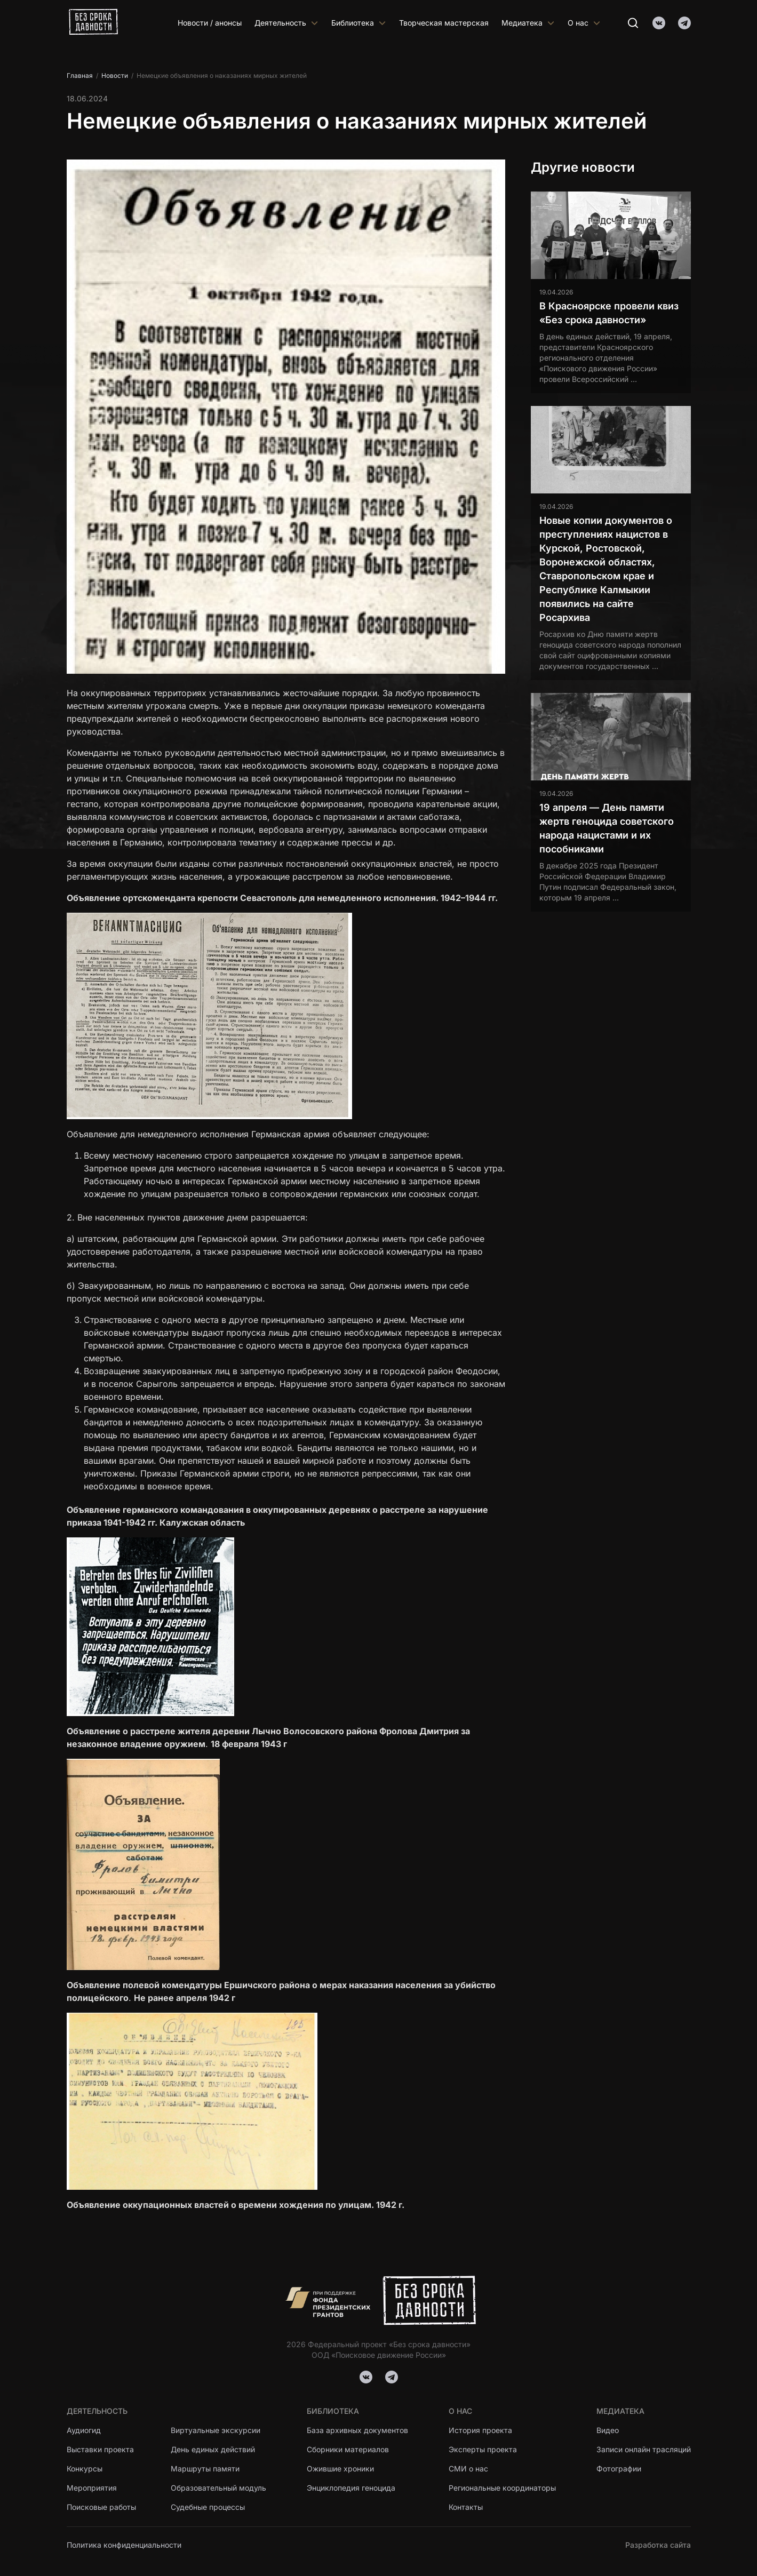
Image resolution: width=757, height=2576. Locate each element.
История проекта (480, 2430)
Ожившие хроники (340, 2468)
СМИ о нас (468, 2468)
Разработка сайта (658, 2544)
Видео (607, 2430)
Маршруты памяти (205, 2468)
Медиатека (528, 22)
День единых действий (213, 2449)
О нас (584, 22)
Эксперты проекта (483, 2449)
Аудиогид (84, 2430)
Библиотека (358, 22)
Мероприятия (92, 2487)
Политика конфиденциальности (124, 2544)
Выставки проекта (100, 2449)
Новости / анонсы (210, 22)
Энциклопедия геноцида (351, 2487)
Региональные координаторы (502, 2487)
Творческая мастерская (444, 22)
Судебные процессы (208, 2506)
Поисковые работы (101, 2506)
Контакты (466, 2506)
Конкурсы (84, 2468)
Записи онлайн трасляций (643, 2449)
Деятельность (286, 22)
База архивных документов (357, 2430)
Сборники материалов (348, 2449)
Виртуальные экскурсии (215, 2430)
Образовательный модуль (218, 2487)
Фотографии (618, 2468)
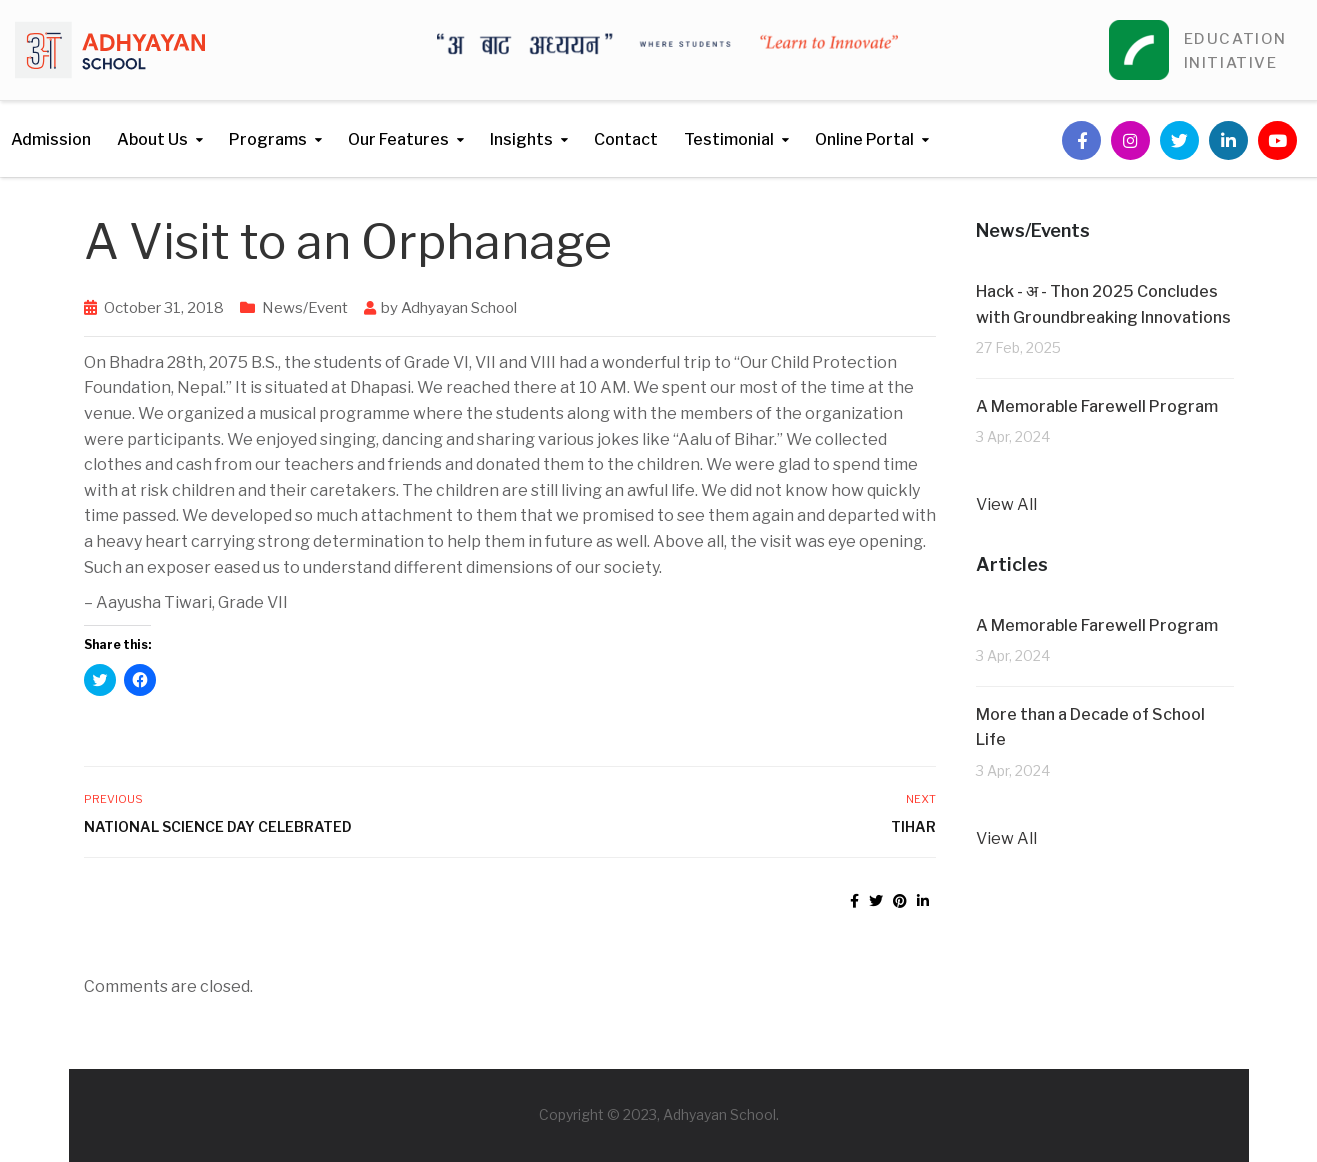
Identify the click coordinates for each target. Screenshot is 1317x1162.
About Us (152, 139)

————

Search the listing for the word "each" and state how many lines contain it. Nothing else belongs in the reply.

2